Mayor of Windhoek
- In office 1995–1998
- Preceded by: Vivienne Graig-McLaren [de]
- Succeeded by: Immanuel Ngatjizeko

Personal details
- Born: Björn Graf Finck von Finckenstein 23 July 1958 Usakos, South West Africa, South Africa
- Died: 17 December 2021 (aged 63) Swakopmund, Namibia
- Party: SWAPO
- Spouse: Christine Kendzia ​(m. 1992)​
- Children: 2

= Björn von Finckenstein =

Namibian politician (1958–2021)

Björn Graf Finck von Finckenstein (23 July 1958 – 17 December 2021) was a Namibian doctor and politician who served as mayor of Windhoek from 1995 to 1998. He was a member of the SWAPO party.

==Family==
Björn Graf Finck von Finckenstein was the only child and son of Günther Georg Wilhelm Graf Finck von Finckenstein and his wife Anka-Margit von Goldammer.
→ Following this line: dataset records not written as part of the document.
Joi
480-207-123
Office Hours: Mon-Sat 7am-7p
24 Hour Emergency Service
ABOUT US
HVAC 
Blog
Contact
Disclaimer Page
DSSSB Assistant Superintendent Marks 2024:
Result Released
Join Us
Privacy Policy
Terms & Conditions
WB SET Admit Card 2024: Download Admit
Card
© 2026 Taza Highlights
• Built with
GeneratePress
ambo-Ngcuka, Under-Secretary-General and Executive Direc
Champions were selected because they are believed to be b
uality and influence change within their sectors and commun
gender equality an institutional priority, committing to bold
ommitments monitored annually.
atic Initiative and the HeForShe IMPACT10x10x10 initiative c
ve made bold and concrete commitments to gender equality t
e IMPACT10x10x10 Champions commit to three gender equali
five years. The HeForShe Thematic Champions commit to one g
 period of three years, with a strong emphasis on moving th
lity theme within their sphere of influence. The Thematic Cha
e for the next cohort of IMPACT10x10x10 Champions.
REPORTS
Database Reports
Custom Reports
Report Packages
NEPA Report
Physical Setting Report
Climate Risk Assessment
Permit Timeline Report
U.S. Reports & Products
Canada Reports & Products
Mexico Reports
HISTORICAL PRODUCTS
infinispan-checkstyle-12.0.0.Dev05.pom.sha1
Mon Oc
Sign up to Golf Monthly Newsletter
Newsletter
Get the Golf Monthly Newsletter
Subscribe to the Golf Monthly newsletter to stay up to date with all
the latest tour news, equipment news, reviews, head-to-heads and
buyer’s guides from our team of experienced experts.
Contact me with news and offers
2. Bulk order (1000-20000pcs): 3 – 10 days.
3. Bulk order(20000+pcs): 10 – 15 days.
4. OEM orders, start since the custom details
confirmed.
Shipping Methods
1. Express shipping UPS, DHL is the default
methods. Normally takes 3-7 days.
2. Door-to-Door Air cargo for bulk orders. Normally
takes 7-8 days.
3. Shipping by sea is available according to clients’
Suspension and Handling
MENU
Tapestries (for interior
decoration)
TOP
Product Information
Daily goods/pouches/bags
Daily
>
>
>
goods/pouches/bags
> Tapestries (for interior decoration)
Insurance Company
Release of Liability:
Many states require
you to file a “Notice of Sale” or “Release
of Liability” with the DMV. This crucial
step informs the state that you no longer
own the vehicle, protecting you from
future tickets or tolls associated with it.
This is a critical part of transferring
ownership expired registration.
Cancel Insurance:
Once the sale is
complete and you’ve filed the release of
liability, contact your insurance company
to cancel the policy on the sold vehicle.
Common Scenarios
His paternal grandfather Friedrich Georg Bechthold Graf Finck von Finckenstein emigrated to German South West Africa, where he married Dorothea Freiin von Puttkamer, another emigrant to German South West Africa. They also had four daughters there.
==Career==
He served as a member of the Windhoek municipal council, and was Mayor of Windhoek from 1995 to 1998, the first SWAPO member to hold that position.

==Marriage and issue==
He married Christine Kendzia in November 1992, and had one daughter and one son.